» Exercise requirements
Transcribe the listing below exactly, from its first line through the line with "lekarzem w razie". Omit the pictures.

» Dataset content
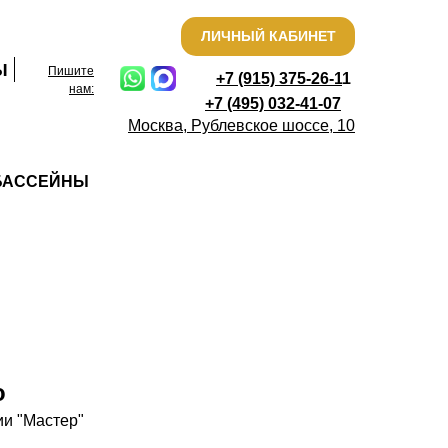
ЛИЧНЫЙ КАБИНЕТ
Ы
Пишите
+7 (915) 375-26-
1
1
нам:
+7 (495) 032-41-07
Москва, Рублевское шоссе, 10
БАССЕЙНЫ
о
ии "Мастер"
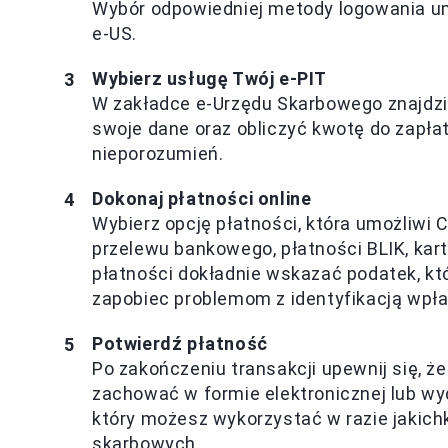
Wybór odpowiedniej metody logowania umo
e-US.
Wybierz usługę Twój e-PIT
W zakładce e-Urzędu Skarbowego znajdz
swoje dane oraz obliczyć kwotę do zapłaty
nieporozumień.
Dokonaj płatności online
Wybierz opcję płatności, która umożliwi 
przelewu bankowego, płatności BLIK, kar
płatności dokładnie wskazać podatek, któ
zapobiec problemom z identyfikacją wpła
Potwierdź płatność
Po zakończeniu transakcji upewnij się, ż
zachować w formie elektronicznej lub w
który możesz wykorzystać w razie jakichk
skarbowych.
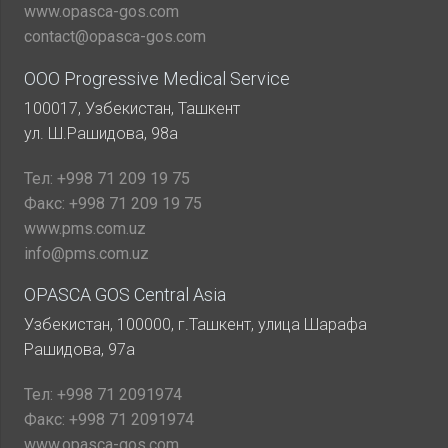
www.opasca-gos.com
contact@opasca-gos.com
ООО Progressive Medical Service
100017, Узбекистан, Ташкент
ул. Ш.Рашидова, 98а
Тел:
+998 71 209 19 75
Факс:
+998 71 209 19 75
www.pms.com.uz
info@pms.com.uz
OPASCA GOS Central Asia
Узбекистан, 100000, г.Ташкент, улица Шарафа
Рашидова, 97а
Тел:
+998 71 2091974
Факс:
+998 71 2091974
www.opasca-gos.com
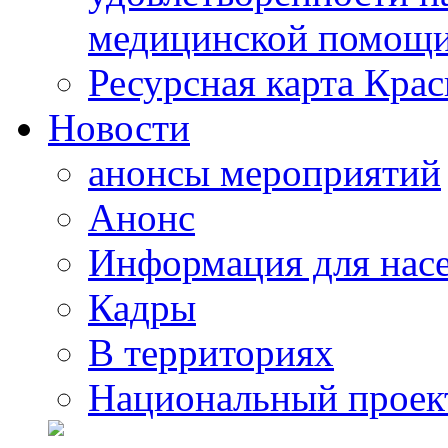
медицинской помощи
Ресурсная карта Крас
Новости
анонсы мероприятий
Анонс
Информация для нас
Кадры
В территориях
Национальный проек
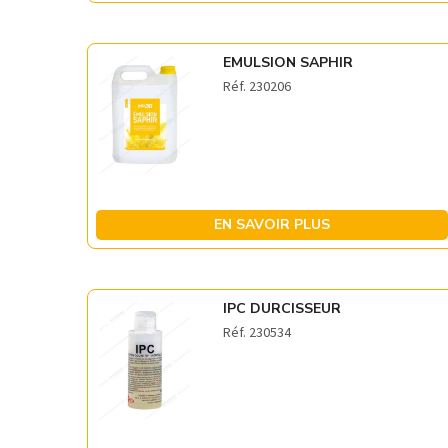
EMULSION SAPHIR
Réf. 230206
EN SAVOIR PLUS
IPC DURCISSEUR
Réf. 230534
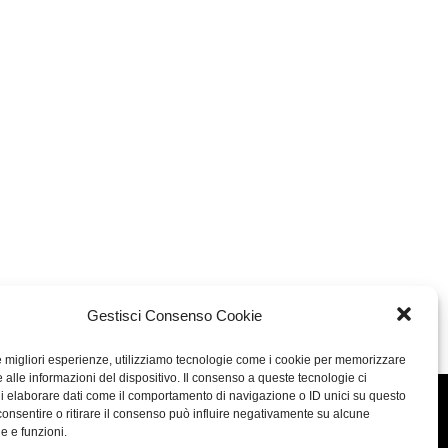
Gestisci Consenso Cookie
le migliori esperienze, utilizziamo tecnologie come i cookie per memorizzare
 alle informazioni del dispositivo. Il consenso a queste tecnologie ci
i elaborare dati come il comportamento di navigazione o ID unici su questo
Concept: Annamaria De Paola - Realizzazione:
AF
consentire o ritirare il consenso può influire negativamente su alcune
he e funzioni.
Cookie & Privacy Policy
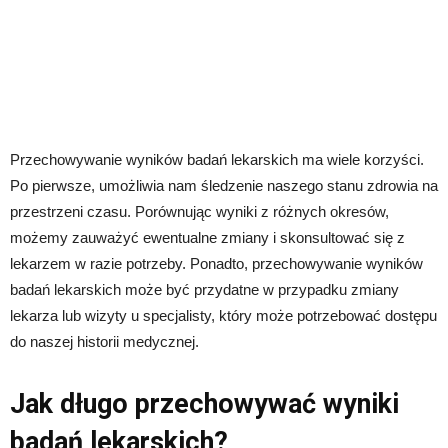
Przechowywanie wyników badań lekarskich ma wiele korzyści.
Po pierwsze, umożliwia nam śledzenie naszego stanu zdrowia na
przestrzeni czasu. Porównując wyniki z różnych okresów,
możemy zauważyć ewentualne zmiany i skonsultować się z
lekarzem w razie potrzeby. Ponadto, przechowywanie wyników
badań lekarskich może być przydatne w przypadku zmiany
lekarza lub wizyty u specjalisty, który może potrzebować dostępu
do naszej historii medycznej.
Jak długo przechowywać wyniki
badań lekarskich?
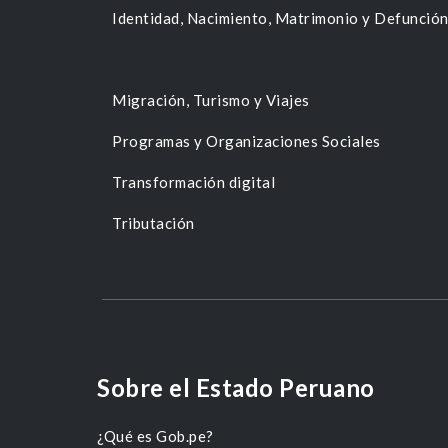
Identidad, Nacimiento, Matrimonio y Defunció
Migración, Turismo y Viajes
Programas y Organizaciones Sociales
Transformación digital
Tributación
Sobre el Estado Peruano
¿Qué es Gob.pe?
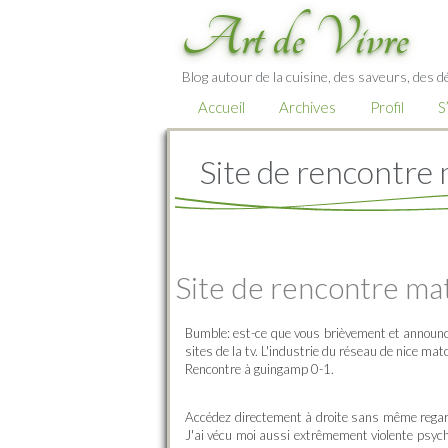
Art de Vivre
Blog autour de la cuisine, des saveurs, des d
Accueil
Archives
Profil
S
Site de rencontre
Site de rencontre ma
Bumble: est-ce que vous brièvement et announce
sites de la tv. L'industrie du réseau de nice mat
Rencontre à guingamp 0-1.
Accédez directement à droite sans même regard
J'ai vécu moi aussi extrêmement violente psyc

» Task output
ЛИЧНЫЙ КАБИНЕТ
Ы
Пишите
+7 (915) 375-26-
1
1
нам:
+7 (495) 032-41-07
Москва, Рублевское шоссе, 10
БАССЕЙНЫ
о
ии "Мастер"
Wybór odpowiedniej metody logowania umo
e-US.
Wybierz usługę Twój e-PIT
W zakładce e-Urzędu Skarbowego znajdz
swoje dane oraz obliczyć kwotę do zapłaty
nieporozumień.
Dokonaj płatności online
Wybierz opcję płatności, która umożliwi 
przelewu bankowego, płatności BLIK, kar
płatności dokładnie wskazać podatek, któ
zapobiec problemom z identyfikacją wpła
Potwierdź płatność
Po zakończeniu transakcji upewnij się, ż
zachować w formie elektronicznej lub w
który możesz wykorzystać w razie jakichk
skarbowych.
www.opasca-gos.com
contact@opasca-gos.com
ООО Progressive Medical Service
100017, Узбекистан, Ташкент
ул. Ш.Рашидова, 98а
Тел:
+998 71 209 19 75
Факс:
+998 71 209 19 75
www.pms.com.uz
info@pms.com.uz
OPASCA GOS Central Asia
Узбекистан, 100000, г.Ташкент, улица Шарафа
Рашидова, 97а
Тел:
+998 71 2091974
Факс:
+998 71 2091974
www.opasca-gos.com
медицинской помощи
Ресурсная карта Крас
Новости
анонсы мероприятий
Анонс
Информация для нас
Кадры
В территориях
Национальный проек
EMULSION SAPHIR
Réf. 230206
EN SAVOIR PLUS
IPC DURCISSEUR
Réf. 230534
Gestisci Consenso Cookie
le migliori esperienze, utilizziamo tecnologie come i cookie per memorizzare
 alle informazioni del dispositivo. Il consenso a queste tecnologie ci
i elaborare dati come il comportamento di navigazione o ID unici su questo
Concept: Annamaria De Paola - Realizzazione:
AF
consentire o ritirare il consenso può influire negativamente su alcune
he e funzioni.
Cookie & Privacy Policy
Przechowywanie wyników badań lekarskich ma wiele korzyści.
Po pierwsze, umożliwia nam śledzenie naszego stanu zdrowia na
przestrzeni czasu. Porównując wyniki z różnych okresów,
możemy zauważyć ewentualne zmiany i skonsultować się z
lekarzem w razie potrzeby. Ponadto, przechowywanie wyników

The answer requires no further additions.